Comparative example 1

In a stainless steel reaction kettle with the conditions of weighing, jacket heating, temperature reduction, nitrogen protection, stirring, temperature indication, pressure indication, feeding and the like, nitrogen replacement is carried out, 146g (1mol) of adipic acid is added, nitrogen is filled to the micro positive pressure, 113.3g (1.1mol) of diethylenetriamine is dropwise added, the temperature is increased to 140 ℃, stirring and mixing are carried out for 2 hours, then the temperature is increased to 10 ℃ per hour until 180 ℃, and the temperature is kept for 2 hours. Starting a vacuum system, gradually vacuumizing to the absolute pressure of 100Pa, and keeping the temperature for 2 hours. Stopping heating, filling nitrogen to micro positive pressure, adding 453.4g of hot deionized water to dilute the reaction materials until the solid content is 33 percent, namely the aqueous solution of the polyamide polyamine intermediate. Cooling the aqueous solution of the polyamide polyamine intermediate to 25 ℃, dropwise adding 27.8g (0.3mol) of epichlorohydrin, sealing the reactor, heating to 30 ℃ for reaction for 3 hours, heating to 70 ℃ again for reaction for 2 hours, adding 4.6g (0.1mol) of formic acid to terminate the reaction, and adding 3200g of deionized water to obtain the polyamide polyamine-epichlorohydrin resin cylinder adhesive D with the solid content of 10%.

Comparative example 2

Selecting a commercially available polyamide polyamine-epichlorohydrin resin cylinder sticking agent E.

Test method

Molecular weight-viscosity. The viscosity of each cylinder-sticking agent was measured in cP at room temperature at 20 ℃ using a rotary viscometer, spindle No. 3, at 30 RPM. The higher the viscosity, the higher the molecular weight.

Adhesion-tensile strength. A polytetrafluoroethylene channel plate with a groove with the size of 50mm multiplied by 100mm is prepared by adding 5g of wood short fiber into the groove, uniformly spreading, dripping 10g of cylinder sticking agent prepared by the invention, placing in a 105 ℃ oven for drying for 30 minutes, taking out the channel plate, carefully taking down the whole coating when the coating is hot, standing and cooling to room temperature of 20 ℃, cutting out a sample strip with the width of 15mm by a cutter, and testing the tensile strength with a tensile machine with the unit of gf. The greater the tensile strength, the greater the adhesion.
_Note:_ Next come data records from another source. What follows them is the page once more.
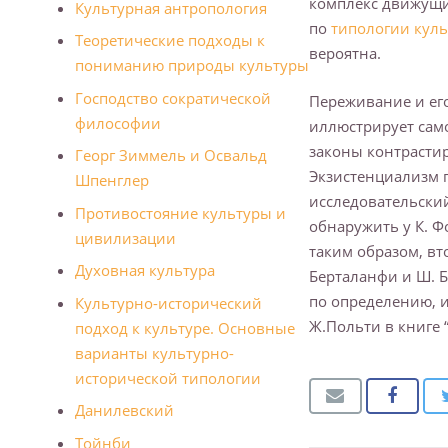
комплекс движущих
Культурная антропология
по
типологии куль
Теоретические подходы к
вероятна.
пониманию природы культуры
Господство сократической
Переживание и ег
философии
иллюстрирует сам
законы контрастир
Георг Зиммель и Освальд
Экзистенциализм 
Шпенглер
исследовательски
Противостояние культуры и
обнаружить у К. 
цивилизации
таким образом, вт
Духовная культура
Берталанфи и Ш. 
по определению, 
Культурно-исторический
Ж.Польти в книге 
подход к культуре. Основные
варианты культурно-
исторической типологии
Данилевский
Тойнби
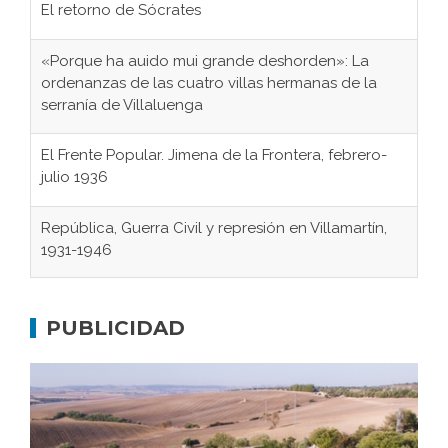
El retorno de Sócrates
«Porque ha auido mui grande deshorden»: La
ordenanzas de las cuatro villas hermanas de la
serranía de Villaluenga
El Frente Popular. Jimena de la Frontera, febrero-
julio 1936
República, Guerra Civil y represión en Villamartín,
1931-1946
Gaditanos deportados a campos de
concentración nazis
PUBLICIDAD
Don Perafán de Ribera y sus fundaciones de
Bornos
El Frente Popular. Ubrique, febrero-julio 1936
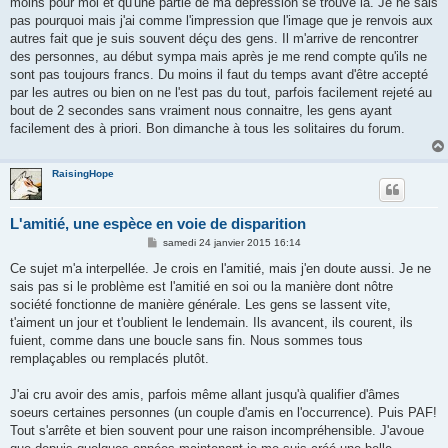
moins pour moi et qu'une partie de ma dépression se trouve là. Je ne sais
pas pourquoi mais j'ai comme l'impression que l'image que je renvois aux
autres fait que je suis souvent déçu des gens. Il m'arrive de rencontrer
des personnes, au début sympa mais après je me rend compte qu'ils ne
sont pas toujours francs. Du moins il faut du temps avant d'être accepté
par les autres ou bien on ne l'est pas du tout, parfois facilement rejeté au
bout de 2 secondes sans vraiment nous connaitre, les gens ayant
facilement des à priori. Bon dimanche à tous les solitaires du forum.
RaisingHope
L'amitié, une espèce en voie de disparition
M
samedi 24 janvier 2015 16:14
e
s
Ce sujet m'a interpellée. Je crois en l'amitié, mais j'en doute aussi. Je ne
s
sais pas si le problème est l'amitié en soi ou la manière dont nôtre
a
g
société fonctionne de manière générale. Les gens se lassent vite,
e
t'aiment un jour et t'oublient le lendemain. Ils avancent, ils courent, ils
fuient, comme dans une boucle sans fin. Nous sommes tous
remplaçables ou remplacés plutôt.
J'ai cru avoir des amis, parfois même allant jusqu'à qualifier d'âmes
soeurs certaines personnes (un couple d'amis en l'occurrence). Puis PAF!
Tout s'arrête et bien souvent pour une raison incompréhensible. J'avoue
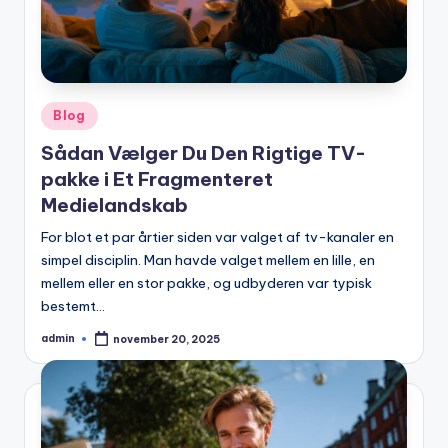
Posted
Blog
in
Sådan Vælger Du Den Rigtige TV-
pakke i Et Fragmenteret
Medielandskab
For blot et par årtier siden var valget af tv-kanaler en
simpel disciplin. Man havde valget mellem en lille, en
mellem eller en stor pakke, og udbyderen var typisk
bestemt…
admin
november 20, 2025
Posted
by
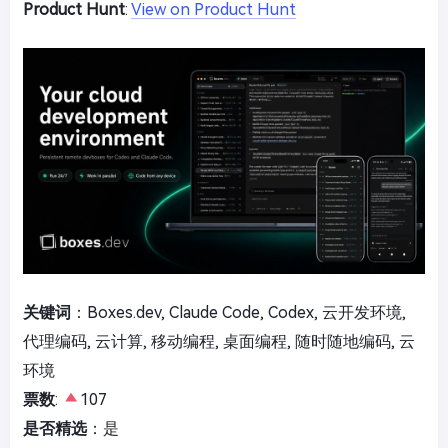
Product Hunt
:
View on Product Hunt
关键词
：Boxes.dev, Claude Code, Codex, 云开发环境,
代理编码, 云计算, 移动编程, 桌面编程, 随时随地编码, 云
环境
票数
:
107
是否精选
：是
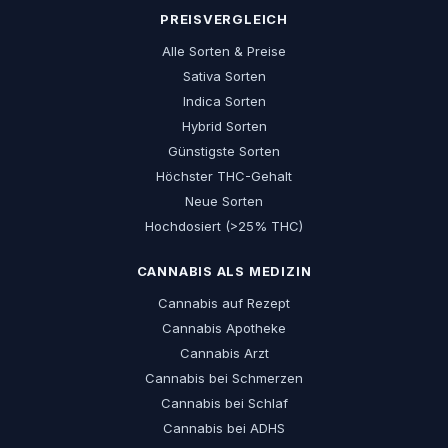
PREISVERGLEICH
Alle Sorten & Preise
Sativa Sorten
Indica Sorten
Hybrid Sorten
Günstigste Sorten
Höchster THC-Gehalt
Neue Sorten
Hochdosiert (>25% THC)
CANNABIS ALS MEDIZIN
Cannabis auf Rezept
Cannabis Apotheke
Cannabis Arzt
Cannabis bei Schmerzen
Cannabis bei Schlaf
Cannabis bei ADHS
Durability-adhesion rating. The stainless steel channel plate with 50mm 100mm groove is dropped with 10g of the cylinder sticking agent prepared by the invention, and then the channel plate is dried in a 105 ℃ oven for 120 minutes, taken out and cooled to room temperature of 20 ℃. The adhesion of the coating was tested with a hundred grid knife, see GB/T9286-98. The adhesive force is divided into 6 grades of 0-5, the incision of 0 grade is the smoothest, and the adhesive force is the best.
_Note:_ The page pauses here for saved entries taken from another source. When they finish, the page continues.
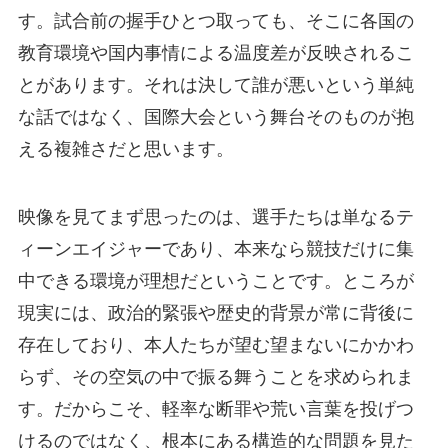
す。試合前の握手ひとつ取っても、そこに各国の
教育環境や国内事情による温度差が反映されるこ
とがあります。それは決して誰が悪いという単純
な話ではなく、国際大会という舞台そのものが抱
える複雑さだと思います。
映像を見てまず思ったのは、選手たちは単なるテ
ィーンエイジャーであり、本来なら競技だけに集
中できる環境が理想だということです。ところが
現実には、政治的緊張や歴史的背景が常に背後に
存在しており、本人たちが望む望まないにかかわ
らず、その空気の中で振る舞うことを求められま
す。だからこそ、軽率な断罪や荒い言葉を投げつ
けるのではなく、根本にある構造的な問題を見た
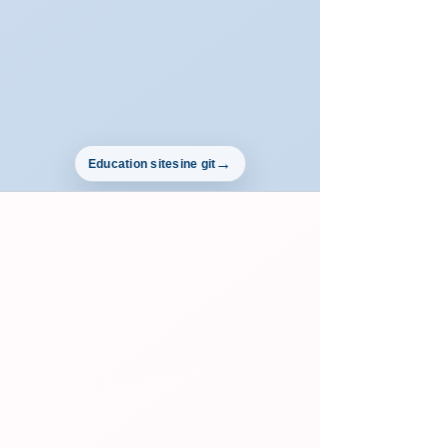
Education sitesine git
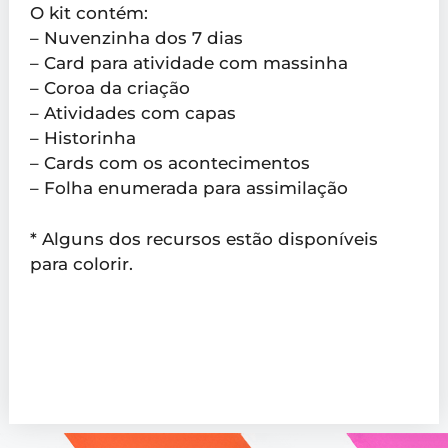
O kit contém:
– Nuvenzinha dos 7 dias
– Card para atividade com massinha
– Coroa da criação
– Atividades com capas
– Historinha
– Cards com os acontecimentos
– Folha enumerada para assimilação
* Alguns dos recursos estão disponíveis
para colorir.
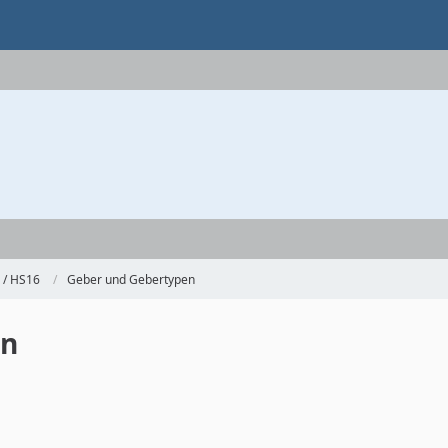
 / HS16
Geber und Gebertypen
en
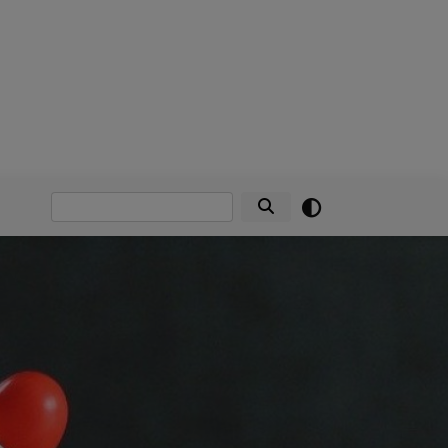
Suche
Durability-bond retention. A stainless steel cell plate having a groove of 50mm X100 mm in size, weighed WA at room temperature, WAs dropped with 10g of the jar-bonding agent prepared according to the present invention into the groove, and then dried in an oven at 105 ℃ for 60 minutes. 5g of wood staple fibers were scattered and spread evenly in the grooves in an oven and pressed for 1 minute with a stainless steel block weighing 1kg and having a bottom dimension of 48mm by 98 mm. And removing the steel block, turning the groove plate and slightly shaking to enable the unbonded wood short fibers to fall off fully. The trough plate was taken out, cooled to room temperature of 20 ℃ and weighed as WB. WB-WA is the total weight of the coating in g, the larger the value, the better the retention of the adhesion of the coating.
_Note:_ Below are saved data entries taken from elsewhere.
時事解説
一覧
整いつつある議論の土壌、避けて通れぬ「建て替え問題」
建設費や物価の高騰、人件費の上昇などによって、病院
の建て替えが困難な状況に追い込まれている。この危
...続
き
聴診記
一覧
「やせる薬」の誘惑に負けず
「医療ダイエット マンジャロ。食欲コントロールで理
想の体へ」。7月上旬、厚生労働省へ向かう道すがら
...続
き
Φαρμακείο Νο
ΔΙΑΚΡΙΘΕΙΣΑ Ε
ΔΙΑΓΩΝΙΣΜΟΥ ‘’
TABLE 1 Cylinder sticking agent test results

The specific embodiments described herein are merely illustrative of the spirit of the invention. Various modifications or additions may be made to the described embodiments or alternatives may be employed by those skilled in the art without departing from the spirit or ambit of the invention as defined in the appended claims.